Tangos for Buñuel

EYE
Tuesday 6 October
19:15 –

Un chien andalou, Luis Buñuels masterpiece from 1929 with tango music by Natalio Sued and Oscar Jan Hoogland.

Natalio Sued voice and clarinet
Oscar Jan Hoogland piano

 

 

Surrealism in Mexico

It’s an annual treat in EYE on Art’s Masters of the Avantgarde series: the screening of the first surrealist film, Un chien andalou, Luis Buñuel’s masterpiece of 1929 which he co-scripted with Salvador Dalí. A special detail: surrealist leader André Breton showed the film as he was touring Mexico, where he also encountered Leon Trotsky.

Almost eight decades after its premiere, Un chien andalou is still regarded as one of the absolute highlights of surrealism.

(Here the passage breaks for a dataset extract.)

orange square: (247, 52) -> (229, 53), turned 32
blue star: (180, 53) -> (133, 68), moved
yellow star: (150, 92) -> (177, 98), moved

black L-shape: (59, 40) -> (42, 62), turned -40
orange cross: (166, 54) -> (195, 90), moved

The film is a supreme example of the ‘automatic writing’ favoured by the surrealists, resulting in a nightmarish dream full of images that are shocking, absurd and laden with symbolism: a razor blade slices through an eye, priests are dragging a piano covered by rotting donkey cadavers.

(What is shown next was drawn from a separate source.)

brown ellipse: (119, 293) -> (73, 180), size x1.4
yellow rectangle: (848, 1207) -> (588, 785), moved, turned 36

As he was touring Mexico in 1938, André Breton showed Un chien andalou in a programme of Hollywood films that included Jack Conway’s Viva Villa (1934), a dramatized biography of revolutionary leader Pancho Villa.

In Mexico – a country that held a great fascination for the avant-garde because of its irrational focus on life (in the Mexican perception there is no sharp distinction between dream and reality) – Breton also collaborated on one of the manifestoes of Leon Trotsky, the Russian revolutionary who had fled to Mexico.

Soviet director Eisenstein had preceded Buñuel by going to Mexico (1931-1932) to film the native Dances of the Dead while Buñuel would later follow him to make films like Los Olvidados (1950), Simon of the Desert (1965) and The Exterminating Angel (1962), films that are strongly related to surrealism.